Ruth sat with one leg propped up and stared at him through her smoke as if he were a new kind of bug she’d found crawling on her arm.
“It’s probably not a good idea for the baby, I mean,” Dubourg said, sipping his energy-drink-spiked coffee. “Obviously you got pregnant on Infinity ,” he said.
“Well, look who is figuring things out,” she said. “Is it outrageous, Father, to think about astronauts fucking?”
“No,” he said calmly. “I took a vow of celibacy in order to take a different journey in life, but I’m not outraged by fucking or discussing it, or the importance it takes in so many lives,” he said. “I’m trying to imagine what you are going through. You lost friends. One of them was the father of this baby.”
“What would you say, Father, if I said I wasn’t even going to have this baby?”
He got out of the pool and grabbed a towel and roughly dried his hair and wrapped it around his waist, went over and took a cigarette from her pack, and right in front of her turned his head and lit it. Dubourg said very calmly, “Hell is real. Maybe the music you are hearing from the womb is God telling you something.”
“You know all about me, so let me make sure I understand your story. You’re a priest who carries a bag around?” she said. “You don’t know what’s in the bag? Yet you’re prepared to dedicate your life to keeping it moving?”
Dubourg said, “That’s what faith is. God has told me to do this.”
“Literally, you heard God talking?” she asked. She looked at Van Raye. “We are at an impasse. Very little of individual realities are overlapping here.”

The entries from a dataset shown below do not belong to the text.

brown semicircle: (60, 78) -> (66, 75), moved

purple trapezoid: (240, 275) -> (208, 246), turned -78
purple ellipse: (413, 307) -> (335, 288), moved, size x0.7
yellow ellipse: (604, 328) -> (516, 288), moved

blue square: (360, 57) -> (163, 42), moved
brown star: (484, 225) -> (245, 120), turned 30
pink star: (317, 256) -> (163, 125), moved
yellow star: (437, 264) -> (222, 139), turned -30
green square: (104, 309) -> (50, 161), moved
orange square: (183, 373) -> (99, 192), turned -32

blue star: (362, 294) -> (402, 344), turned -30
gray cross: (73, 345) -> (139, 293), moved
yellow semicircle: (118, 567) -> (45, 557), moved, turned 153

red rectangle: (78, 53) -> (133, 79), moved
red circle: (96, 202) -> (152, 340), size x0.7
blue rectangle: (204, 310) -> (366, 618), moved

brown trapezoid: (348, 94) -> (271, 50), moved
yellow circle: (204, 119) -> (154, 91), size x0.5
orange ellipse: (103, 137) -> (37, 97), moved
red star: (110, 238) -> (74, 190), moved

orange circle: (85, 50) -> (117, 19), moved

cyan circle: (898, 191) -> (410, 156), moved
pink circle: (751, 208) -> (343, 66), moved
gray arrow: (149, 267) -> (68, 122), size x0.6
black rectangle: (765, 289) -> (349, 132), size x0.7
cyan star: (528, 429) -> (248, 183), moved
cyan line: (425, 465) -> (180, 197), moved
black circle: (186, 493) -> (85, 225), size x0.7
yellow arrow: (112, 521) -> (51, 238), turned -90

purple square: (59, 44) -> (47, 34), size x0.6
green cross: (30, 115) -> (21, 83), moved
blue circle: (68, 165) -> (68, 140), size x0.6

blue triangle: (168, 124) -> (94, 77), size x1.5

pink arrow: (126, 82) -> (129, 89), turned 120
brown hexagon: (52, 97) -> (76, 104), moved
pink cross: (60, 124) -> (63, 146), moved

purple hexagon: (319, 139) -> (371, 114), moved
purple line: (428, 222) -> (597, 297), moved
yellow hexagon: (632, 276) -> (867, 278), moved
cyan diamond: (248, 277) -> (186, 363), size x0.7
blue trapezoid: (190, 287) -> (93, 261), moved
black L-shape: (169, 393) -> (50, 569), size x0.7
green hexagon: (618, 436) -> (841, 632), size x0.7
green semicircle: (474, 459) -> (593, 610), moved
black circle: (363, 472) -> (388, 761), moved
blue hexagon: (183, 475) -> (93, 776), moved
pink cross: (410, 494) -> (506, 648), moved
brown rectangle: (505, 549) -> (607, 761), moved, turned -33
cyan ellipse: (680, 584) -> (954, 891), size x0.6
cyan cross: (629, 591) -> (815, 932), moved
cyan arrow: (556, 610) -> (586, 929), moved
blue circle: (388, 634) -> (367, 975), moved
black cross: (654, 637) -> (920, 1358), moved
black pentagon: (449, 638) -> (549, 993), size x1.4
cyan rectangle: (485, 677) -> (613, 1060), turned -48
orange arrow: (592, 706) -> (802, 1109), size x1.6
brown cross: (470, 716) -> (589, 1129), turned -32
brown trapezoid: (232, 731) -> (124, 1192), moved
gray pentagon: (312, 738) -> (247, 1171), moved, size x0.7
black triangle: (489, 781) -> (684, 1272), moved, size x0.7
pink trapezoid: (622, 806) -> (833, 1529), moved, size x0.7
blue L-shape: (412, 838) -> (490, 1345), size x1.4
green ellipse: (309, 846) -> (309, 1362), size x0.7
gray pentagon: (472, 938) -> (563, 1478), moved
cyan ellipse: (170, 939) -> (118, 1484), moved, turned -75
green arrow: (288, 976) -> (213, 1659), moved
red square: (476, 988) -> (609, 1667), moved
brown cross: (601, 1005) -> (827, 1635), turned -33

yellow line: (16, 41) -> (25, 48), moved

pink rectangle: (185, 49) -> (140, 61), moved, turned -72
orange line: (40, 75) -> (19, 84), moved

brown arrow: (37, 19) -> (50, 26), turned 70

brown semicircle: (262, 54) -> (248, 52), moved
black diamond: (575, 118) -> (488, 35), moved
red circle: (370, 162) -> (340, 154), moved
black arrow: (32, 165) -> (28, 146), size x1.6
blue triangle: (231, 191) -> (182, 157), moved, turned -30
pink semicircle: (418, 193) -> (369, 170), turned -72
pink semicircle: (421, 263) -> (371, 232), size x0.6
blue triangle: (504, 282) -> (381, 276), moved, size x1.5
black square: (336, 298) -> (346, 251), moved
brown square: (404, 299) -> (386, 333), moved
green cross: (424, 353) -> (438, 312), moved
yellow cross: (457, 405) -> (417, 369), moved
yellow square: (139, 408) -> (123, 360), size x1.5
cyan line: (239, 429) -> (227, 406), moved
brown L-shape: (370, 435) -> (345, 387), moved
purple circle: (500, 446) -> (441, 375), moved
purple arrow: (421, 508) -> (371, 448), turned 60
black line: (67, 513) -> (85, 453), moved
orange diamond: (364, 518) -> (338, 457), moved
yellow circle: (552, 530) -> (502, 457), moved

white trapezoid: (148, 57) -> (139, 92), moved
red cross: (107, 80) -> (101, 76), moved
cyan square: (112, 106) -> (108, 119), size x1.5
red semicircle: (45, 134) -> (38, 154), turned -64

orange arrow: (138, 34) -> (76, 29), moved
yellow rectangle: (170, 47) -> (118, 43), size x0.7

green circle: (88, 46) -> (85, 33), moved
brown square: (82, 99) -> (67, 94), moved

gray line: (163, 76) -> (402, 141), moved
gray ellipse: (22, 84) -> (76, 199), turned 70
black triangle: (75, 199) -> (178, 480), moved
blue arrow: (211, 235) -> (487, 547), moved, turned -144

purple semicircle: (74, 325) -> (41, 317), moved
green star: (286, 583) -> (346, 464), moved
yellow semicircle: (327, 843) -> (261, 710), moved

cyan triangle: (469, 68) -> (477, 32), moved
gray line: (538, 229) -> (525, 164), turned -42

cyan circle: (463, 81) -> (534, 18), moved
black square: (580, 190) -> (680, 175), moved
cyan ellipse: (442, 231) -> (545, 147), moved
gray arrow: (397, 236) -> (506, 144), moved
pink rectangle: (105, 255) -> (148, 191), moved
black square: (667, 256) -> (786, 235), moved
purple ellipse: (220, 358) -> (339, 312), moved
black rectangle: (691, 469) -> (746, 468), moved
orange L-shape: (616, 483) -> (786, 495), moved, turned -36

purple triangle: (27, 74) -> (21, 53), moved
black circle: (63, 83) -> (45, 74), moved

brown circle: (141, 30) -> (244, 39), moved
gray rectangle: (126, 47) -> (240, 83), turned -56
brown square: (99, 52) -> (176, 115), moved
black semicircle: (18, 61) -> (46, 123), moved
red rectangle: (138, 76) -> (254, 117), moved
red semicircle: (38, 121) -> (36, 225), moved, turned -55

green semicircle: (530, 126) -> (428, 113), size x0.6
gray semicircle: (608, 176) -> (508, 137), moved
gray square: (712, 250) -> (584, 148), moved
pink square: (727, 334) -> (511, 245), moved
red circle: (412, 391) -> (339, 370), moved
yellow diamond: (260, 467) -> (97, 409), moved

“The baby might as well be smoking too,” Elizabeth said. “Mothers everywhere frown on you.”
“I’m not a mother,” Ruth said. “What would you do to protect him?”
Everyone looked at me.
“Anything,” Elizabeth said, “absolutely anything.”
“Right,” Ruth said, “I don’t get it. I know your instinct is real, but I just don’t have it. This is one fucked-up quixotic endeavor.” She slammed the laptop shut. She dumped the cigarette in her glass, and she got up.
Elizabeth gently swam toward the other end of the room.